Entomologists, researchers, beekeepers and honey experts will be among those staffing the booth and answering questions from fairgoers.
Entomologist Jeff Smith of Rocklin, a 27-year volunteer at the Bohart Museum of Entomology, will be at the fair from 11 a.m. to 4 p.m. Saturday and Sunday.
Visitors can hold a 22-year-old rose-haired tarantula, one of the most popular insects at the Bohart Museum open houses. Other live insects are scheduled to include Madagascar hissing cockroaches and walking sticks.
Smith, who holds bachelor’s degrees from San Jose State University in biological sciences and environmental health with a concentration in public health entomology, spent four years in the U.S. Air Force, working on ground maintenance of B-52 aircraft, with service in Thailand and Guam as well as numerous U.S. bases.
He worked in pest management for two years and then worked for Univar USA up to his retirement in 2013. Univar is a national supplier of pest control products.

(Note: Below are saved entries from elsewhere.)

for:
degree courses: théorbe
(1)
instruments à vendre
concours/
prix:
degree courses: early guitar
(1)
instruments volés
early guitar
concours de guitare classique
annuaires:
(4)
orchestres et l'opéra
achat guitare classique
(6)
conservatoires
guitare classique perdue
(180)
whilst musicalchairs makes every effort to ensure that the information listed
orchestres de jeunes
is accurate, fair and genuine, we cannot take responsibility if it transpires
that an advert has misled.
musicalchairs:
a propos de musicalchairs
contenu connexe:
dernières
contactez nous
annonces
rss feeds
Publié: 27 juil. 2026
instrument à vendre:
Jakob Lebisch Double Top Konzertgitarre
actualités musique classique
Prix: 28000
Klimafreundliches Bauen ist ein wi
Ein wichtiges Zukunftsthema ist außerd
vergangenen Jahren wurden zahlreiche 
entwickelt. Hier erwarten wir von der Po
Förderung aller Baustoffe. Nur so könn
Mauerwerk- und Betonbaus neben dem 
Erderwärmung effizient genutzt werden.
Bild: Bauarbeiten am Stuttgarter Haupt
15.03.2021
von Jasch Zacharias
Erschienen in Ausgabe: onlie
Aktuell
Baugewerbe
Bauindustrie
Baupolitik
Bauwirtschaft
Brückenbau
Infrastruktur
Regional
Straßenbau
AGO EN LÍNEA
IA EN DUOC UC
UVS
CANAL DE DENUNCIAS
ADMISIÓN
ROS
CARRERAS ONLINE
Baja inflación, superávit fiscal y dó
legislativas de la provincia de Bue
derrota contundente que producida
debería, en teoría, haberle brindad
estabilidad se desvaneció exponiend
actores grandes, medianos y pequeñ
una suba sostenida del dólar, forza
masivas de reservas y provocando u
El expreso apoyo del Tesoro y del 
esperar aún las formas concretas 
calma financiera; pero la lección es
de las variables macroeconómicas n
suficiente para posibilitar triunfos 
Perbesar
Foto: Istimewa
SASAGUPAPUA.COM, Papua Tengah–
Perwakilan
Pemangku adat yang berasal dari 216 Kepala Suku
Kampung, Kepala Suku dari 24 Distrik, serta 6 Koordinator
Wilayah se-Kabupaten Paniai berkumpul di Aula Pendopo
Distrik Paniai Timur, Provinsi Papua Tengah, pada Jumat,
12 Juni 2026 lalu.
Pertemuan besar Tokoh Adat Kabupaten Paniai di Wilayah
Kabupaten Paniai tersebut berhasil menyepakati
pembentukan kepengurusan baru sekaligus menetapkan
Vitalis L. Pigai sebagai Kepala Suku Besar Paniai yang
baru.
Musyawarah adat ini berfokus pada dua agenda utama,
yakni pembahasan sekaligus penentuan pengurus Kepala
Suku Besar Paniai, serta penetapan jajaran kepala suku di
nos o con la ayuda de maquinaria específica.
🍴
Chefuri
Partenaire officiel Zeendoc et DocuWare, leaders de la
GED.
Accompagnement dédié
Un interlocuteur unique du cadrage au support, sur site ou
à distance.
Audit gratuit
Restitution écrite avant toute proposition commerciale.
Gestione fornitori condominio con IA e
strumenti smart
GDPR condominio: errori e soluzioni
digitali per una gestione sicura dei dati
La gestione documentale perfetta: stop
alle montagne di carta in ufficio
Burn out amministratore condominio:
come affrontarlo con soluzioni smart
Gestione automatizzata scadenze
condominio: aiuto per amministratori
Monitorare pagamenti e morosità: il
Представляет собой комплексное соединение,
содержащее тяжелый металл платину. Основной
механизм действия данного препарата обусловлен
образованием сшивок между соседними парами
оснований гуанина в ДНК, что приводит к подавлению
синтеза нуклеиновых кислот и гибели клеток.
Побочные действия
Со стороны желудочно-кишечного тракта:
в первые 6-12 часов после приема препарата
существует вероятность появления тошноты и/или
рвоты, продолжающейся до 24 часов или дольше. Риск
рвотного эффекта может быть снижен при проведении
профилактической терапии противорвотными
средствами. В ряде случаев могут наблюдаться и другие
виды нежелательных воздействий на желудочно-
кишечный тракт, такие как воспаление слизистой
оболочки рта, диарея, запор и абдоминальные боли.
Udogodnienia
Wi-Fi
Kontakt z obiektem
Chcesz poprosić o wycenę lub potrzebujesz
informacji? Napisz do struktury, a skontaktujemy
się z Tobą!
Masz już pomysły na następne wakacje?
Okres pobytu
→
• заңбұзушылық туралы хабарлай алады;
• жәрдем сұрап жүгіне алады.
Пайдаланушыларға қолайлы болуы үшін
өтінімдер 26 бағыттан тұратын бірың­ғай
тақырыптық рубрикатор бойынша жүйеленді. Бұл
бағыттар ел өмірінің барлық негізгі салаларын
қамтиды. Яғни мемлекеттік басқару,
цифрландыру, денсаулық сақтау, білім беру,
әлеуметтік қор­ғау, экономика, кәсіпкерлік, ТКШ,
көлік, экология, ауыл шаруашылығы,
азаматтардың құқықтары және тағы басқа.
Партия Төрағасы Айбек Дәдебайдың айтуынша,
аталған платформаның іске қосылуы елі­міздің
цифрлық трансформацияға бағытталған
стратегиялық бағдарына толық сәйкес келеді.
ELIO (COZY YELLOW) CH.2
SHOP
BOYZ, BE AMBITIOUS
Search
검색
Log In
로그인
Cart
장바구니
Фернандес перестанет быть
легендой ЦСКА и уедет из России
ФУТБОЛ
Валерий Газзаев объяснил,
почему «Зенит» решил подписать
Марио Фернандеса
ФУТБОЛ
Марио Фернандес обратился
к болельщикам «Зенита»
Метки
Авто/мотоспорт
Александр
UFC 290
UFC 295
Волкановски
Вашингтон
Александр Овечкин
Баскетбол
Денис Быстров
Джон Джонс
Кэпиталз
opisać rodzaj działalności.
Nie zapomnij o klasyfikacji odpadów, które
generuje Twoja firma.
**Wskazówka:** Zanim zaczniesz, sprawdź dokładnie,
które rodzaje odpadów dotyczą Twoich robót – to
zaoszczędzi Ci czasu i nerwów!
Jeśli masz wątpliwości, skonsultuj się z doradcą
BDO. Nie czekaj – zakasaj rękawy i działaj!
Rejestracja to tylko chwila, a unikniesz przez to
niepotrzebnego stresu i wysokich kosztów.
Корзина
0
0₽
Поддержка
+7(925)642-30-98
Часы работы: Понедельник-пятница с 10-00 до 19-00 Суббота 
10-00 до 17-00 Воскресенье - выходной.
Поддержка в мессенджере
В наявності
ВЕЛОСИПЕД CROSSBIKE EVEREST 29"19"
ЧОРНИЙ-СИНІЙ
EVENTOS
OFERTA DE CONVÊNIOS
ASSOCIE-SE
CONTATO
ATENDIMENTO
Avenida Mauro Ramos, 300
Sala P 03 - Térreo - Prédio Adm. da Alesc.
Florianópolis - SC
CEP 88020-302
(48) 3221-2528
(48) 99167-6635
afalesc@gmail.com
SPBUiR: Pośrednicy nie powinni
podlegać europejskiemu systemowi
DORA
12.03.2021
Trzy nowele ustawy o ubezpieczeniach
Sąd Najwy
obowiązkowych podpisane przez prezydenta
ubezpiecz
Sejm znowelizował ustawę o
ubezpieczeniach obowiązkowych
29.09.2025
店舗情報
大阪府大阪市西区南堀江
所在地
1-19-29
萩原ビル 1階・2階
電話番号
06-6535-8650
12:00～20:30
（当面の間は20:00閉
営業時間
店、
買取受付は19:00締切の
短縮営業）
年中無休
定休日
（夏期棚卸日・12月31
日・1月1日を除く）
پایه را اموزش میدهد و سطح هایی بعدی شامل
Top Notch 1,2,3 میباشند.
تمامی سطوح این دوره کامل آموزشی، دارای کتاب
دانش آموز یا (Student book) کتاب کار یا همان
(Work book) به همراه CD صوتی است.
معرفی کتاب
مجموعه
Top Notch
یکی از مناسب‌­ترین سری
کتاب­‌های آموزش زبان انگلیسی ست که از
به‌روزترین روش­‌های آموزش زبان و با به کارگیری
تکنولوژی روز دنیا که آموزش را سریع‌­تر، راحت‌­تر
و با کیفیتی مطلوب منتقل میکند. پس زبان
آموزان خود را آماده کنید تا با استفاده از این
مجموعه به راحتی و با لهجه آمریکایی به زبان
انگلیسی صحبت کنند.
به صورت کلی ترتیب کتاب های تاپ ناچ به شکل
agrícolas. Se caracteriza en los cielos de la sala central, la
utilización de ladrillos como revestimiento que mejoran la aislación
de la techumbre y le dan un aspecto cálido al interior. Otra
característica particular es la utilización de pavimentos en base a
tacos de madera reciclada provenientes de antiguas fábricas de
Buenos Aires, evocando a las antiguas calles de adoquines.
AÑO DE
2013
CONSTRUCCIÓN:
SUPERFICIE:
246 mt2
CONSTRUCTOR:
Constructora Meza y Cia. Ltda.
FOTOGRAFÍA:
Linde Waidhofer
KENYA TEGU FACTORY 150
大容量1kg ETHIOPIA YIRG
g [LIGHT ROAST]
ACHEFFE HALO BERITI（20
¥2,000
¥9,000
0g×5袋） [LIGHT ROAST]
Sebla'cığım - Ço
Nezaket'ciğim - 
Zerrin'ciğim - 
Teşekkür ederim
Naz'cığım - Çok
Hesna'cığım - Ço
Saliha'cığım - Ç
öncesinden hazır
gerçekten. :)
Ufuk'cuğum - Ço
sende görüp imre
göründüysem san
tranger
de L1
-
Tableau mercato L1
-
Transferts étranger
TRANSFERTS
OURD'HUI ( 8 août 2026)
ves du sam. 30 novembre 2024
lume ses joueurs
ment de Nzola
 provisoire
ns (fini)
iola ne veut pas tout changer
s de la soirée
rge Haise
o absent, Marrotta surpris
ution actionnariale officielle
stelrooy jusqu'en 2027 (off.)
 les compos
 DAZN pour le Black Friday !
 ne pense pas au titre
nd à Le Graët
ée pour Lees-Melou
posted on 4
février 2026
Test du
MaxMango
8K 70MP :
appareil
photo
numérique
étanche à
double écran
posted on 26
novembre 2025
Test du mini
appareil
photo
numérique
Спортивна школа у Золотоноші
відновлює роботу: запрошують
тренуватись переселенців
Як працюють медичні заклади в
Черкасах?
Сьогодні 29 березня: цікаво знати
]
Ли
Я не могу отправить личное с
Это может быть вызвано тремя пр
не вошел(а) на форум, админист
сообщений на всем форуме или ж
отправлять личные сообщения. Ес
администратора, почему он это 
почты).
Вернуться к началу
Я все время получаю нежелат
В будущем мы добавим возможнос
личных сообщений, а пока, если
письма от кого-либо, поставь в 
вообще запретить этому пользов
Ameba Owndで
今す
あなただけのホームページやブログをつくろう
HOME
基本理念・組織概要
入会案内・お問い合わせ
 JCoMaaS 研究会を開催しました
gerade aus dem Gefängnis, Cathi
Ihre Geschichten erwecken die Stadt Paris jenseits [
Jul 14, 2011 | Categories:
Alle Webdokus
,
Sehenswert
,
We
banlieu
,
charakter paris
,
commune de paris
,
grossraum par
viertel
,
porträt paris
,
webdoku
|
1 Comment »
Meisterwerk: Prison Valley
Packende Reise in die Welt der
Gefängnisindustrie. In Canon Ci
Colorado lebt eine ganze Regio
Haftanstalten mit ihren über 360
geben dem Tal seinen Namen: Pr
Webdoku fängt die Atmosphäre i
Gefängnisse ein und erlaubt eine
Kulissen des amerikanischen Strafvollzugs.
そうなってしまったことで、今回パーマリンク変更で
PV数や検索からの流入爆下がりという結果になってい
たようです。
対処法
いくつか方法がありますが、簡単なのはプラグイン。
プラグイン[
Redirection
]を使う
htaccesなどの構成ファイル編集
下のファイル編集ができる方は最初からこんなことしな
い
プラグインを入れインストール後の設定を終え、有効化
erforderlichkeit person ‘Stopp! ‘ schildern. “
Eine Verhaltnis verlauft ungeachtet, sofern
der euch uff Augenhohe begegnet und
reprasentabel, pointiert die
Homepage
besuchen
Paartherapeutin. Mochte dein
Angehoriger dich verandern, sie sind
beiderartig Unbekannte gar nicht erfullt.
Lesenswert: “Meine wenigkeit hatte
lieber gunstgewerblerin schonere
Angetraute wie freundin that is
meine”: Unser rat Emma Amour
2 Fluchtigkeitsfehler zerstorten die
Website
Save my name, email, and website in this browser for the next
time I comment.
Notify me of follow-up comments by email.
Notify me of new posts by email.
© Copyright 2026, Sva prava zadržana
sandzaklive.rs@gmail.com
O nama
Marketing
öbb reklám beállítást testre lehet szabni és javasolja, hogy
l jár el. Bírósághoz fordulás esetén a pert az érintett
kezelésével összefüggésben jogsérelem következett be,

Now he fully pursues his passion for Lepidoptera (a large order of insects that includes moths and butterflies) with the Bohart Museum of Entomology, where he has managed and improved the Lepidoptera collection for the past 27 years as a volunteer. He studied and collected insects on 10 excursions to Latin American rainforest areas.
The Bohart Museum, directed by Lynn Kimsey, professor of entomology at UC Davis, is the global home of nearly 8 million insect specimens.